WHAT THE EXERCISE ASKS: Using the listing below, extract each line that has the word "досягнення" in it.

DATA FOR THE TASK:
──────────────────────────────

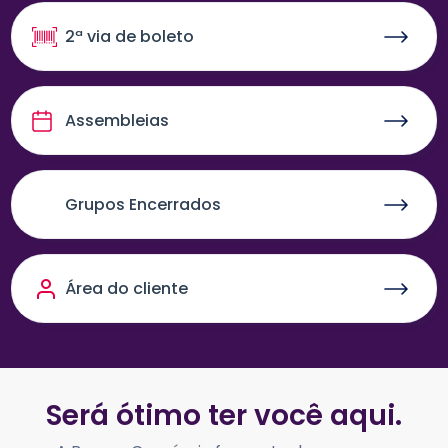
2ª via de boleto
Assembleias
Grupos Encerrados
Área do cliente
Será ótimo ter você aqui.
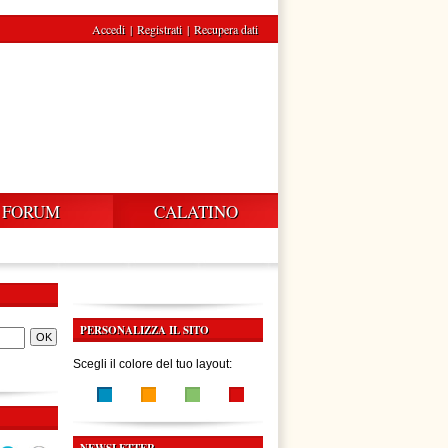
Accedi
|
Registrati
|
Recupera dati
FORUM
CALATINO
PERSONALIZZA IL SITO
Scegli il colore del tuo layout:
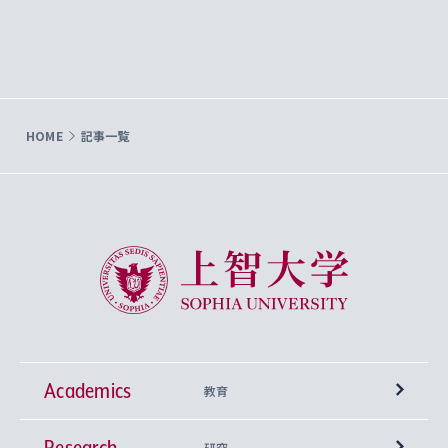
HOME
記事一覧
上智大学 Sophia University
Academics
教育
Research
学部
研究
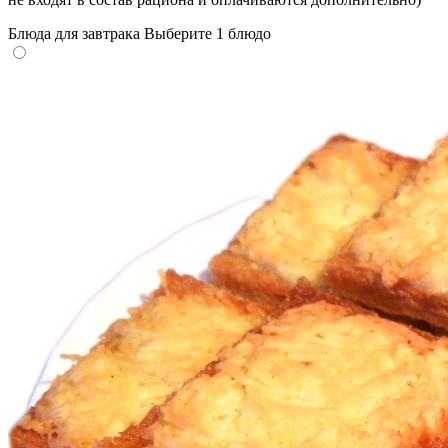
Блюда для завтрака
Выберите 1 блюдо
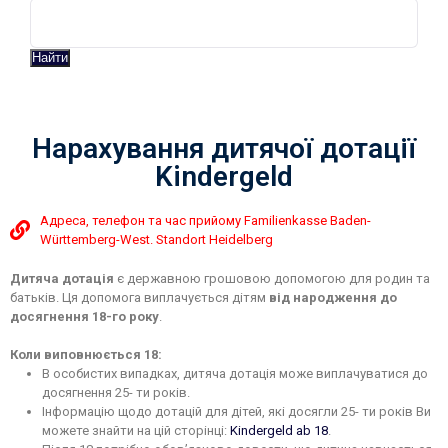
Найти
Нарахування дитячої дотації
Kindergeld
Адреса, телефон та час прийому Familienkasse Baden-
Württemberg-West. Standort Heidelberg
Дитяча дотація
є державною грошовою допомогою для родин та
батьків. Ця допомога виплачується дітям
від народження до
досягнення 18-го року
.
Коли виповнюється 18:
В особистих випадках, дитяча дотація може виплачуватися до
досягнення 25- ти років.
Інформацію щодо дотацій для дітей, які досягли 25- ти років Ви
можете знайти на цій сторінці:
Kindergeld ab 18
.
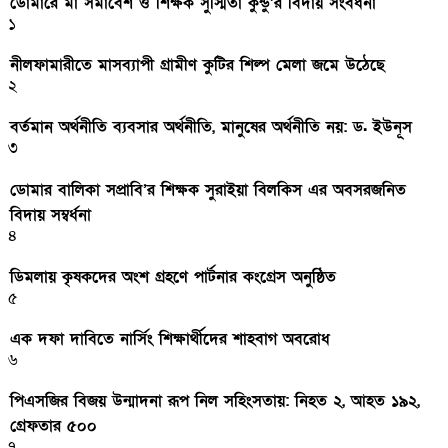
ডোমারে মা সমাবেশ ও শিক্ষক সুস্মিতা কুন্ডু’র বিদায় সংবর্ধনা
১
নীলফামারীতে মাসব্যাপী গ্রামীণ কুটির শিল্প মেলা জমে উঠেছে
২
বর্তমান অর্থনীতি ব্যবসার অর্থনীতি, মানুষের অর্থনীতি নয়: ড. ইউনূস
৩
ডোমার বালিকা সপ্রাবি’র শিক্ষক সুরাইয়া বিলকিস এর অবসরজনিত
বিদায় সম্বর্ধনা
৪
ডিমলায় কৃষকদের অংশ গ্রহণে পার্টনার কংগ্রেস অনুষ্ঠিত
৫
এক দফা দাবিতে নার্সিং শিক্ষার্থীদের শাহবাগ অবরোধ
৬
পিএসজির বিজয় উন্মাদনা রূপ নিল সহিংসতায়: নিহত ২, আহত ১৯২,
গ্রেফতার ৫০০
৭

──────────────────────────────

RESPONSE BELOW:
досягнення 18-го року
досягнення 25- ти років.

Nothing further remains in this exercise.